#Jarrell Ross, "Who made Juneteenth?" TIME, June 21/June 28, 2021. - [Robert C. Conner, author of 'General Gordon Granger Behind Juneteenth'] Gen. Granger's General Order No. 3 "declared absolute equality of personal rights and rights of property between former masters and slaves." "As word spread, so did jubilation, shock, religious awe and anger. But Black people have always been involved in the fight to make our own American lives, demanding something of the country that stole so much from us, that fact is by folktale and firm record, key to the Juneteenth story."
#Michael Specter, "In the Midnight Hour," The New Yorker, June 14, 2021. - "ACT UP was born, in 1987, when tens of thousands of Americans -- mostly gay men -- had died of AIDS, and more were dying every day, even as the government remained largely indifferent."
"ACT UP helped establish the first successful needle-exchange programs in New York City. It also took on insurance practices like the exclusion of single men who lived in predominantly gay neighborhoods."
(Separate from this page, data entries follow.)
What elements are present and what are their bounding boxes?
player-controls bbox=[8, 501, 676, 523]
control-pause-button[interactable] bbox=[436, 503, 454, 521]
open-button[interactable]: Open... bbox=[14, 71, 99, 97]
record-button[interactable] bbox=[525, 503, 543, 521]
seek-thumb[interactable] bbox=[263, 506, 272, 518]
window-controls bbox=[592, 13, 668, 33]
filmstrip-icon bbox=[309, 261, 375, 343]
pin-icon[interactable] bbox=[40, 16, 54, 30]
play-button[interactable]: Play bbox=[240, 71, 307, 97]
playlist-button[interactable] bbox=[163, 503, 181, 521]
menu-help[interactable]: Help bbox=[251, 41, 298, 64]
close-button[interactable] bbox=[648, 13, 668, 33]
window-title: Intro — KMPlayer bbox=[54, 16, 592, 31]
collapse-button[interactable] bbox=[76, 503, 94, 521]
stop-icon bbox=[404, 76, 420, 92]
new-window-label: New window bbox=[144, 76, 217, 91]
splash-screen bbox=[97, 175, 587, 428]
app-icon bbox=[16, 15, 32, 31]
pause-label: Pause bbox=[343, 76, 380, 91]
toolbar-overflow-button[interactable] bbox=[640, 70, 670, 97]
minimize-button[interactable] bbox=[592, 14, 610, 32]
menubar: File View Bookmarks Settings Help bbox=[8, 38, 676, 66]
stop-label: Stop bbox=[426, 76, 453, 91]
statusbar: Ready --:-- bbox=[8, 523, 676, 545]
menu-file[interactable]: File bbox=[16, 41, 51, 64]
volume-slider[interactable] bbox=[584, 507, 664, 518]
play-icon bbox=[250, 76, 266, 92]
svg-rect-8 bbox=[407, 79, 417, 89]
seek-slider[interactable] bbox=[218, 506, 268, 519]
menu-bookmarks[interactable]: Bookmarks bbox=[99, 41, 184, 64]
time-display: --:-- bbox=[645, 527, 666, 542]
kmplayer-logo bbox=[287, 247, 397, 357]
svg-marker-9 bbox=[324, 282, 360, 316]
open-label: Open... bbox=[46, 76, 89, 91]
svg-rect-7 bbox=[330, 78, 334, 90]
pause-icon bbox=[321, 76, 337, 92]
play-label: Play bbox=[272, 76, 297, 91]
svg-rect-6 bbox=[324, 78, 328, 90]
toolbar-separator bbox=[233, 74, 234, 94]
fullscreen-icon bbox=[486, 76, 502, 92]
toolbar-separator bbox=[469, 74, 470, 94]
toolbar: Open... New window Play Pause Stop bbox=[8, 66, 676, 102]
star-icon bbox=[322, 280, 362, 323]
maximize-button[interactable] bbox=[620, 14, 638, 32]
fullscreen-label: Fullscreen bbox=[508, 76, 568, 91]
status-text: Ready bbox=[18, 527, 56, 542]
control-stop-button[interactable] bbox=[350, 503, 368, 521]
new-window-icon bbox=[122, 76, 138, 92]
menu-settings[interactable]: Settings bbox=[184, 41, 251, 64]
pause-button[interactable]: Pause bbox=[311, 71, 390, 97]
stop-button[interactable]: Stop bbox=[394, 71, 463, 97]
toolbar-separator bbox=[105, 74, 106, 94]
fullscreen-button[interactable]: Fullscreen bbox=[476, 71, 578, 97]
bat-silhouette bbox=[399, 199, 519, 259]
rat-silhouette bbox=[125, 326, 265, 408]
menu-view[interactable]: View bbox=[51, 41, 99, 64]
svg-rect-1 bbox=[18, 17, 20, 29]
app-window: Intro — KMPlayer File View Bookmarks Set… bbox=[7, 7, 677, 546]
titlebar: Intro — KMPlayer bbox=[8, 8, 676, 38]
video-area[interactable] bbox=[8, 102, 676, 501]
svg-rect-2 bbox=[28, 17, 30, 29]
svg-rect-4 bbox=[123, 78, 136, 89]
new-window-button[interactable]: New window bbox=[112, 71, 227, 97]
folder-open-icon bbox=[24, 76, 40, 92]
"By 1990, the F.D.A. had adopted this approach (known as the 'parallel track'), which would make selected drugs available to H.I.V. patients." "Today, drug candidates for life-threatening conditions are frequently put on a parallel track for 'expanded access.' "
"The politics of AIDS -- 'gay-related immune deficiency,' or GRID -- was an early designation, as if a medical condition might have a sexual orientation, was inevitably a connection with homophobia."
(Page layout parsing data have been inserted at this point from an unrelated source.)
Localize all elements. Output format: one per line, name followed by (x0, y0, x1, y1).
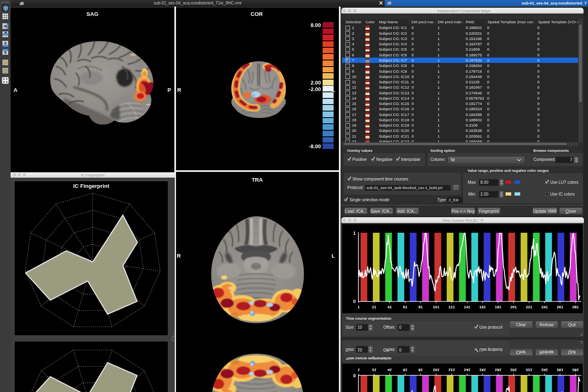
svg-text:21: 21 (372, 305, 376, 309)
svg-text:281: 281 (572, 305, 579, 309)
svg-text:121: 121 (448, 368, 455, 372)
svg-text:201: 201 (510, 305, 517, 309)
svg-text:141: 141 (464, 305, 471, 309)
svg-text:241: 241 (541, 368, 548, 372)
svg-text:101: 101 (433, 305, 440, 309)
svg-text:261: 261 (557, 305, 564, 309)
svg-text:121: 121 (448, 305, 455, 309)
svg-text:81: 81 (419, 305, 423, 309)
svg-text:41: 41 (388, 368, 392, 372)
svg-text:1: 1 (358, 305, 360, 309)
svg-text:201: 201 (510, 368, 517, 372)
svg-text:261: 261 (557, 368, 564, 372)
svg-text:61: 61 (403, 368, 408, 372)
svg-text:0: 0 (353, 299, 356, 304)
svg-text:241: 241 (541, 305, 548, 309)
svg-text:101: 101 (433, 368, 440, 372)
svg-text:0: 0 (353, 373, 356, 378)
svg-text:41: 41 (388, 305, 392, 309)
svg-text:1: 1 (358, 368, 360, 372)
svg-text:181: 181 (495, 368, 502, 372)
svg-text:61: 61 (403, 305, 408, 309)
svg-text:141: 141 (464, 368, 471, 372)
svg-text:161: 161 (479, 305, 486, 309)
svg-text:161: 161 (479, 368, 486, 372)
svg-text:221: 221 (526, 305, 533, 309)
svg-text:181: 181 (495, 305, 502, 309)
svg-text:281: 281 (572, 368, 579, 372)
svg-text:1: 1 (353, 231, 356, 236)
svg-text:81: 81 (419, 368, 423, 372)
svg-text:21: 21 (372, 368, 376, 372)
svg-text:221: 221 (526, 368, 533, 372)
"During the late eighties, countless T-shirts bore the logo, and 'Silence = Death' stickers could be found on what seemed like every newspaper box or wall in New York City." "When people of color raised issues of particular concern to them, they routinely met the rejoiner, 'What does this have to do with AIDS?, or were told, 'We don't have time.' " "In the end, in what was called ACT UP's 'tragic split,' was precipitated more by disagreements over research than by disagreements over race."
"Any list of the most important medical trials of modern times would have to include the AIDS Clinical Trials Group Protocol 076 study, which was launched in 1991. That study was designed to determine whether the antiretroviral AZT, administered during advanced pregnancy, would have prevented H.I.V. transmission from mother to child."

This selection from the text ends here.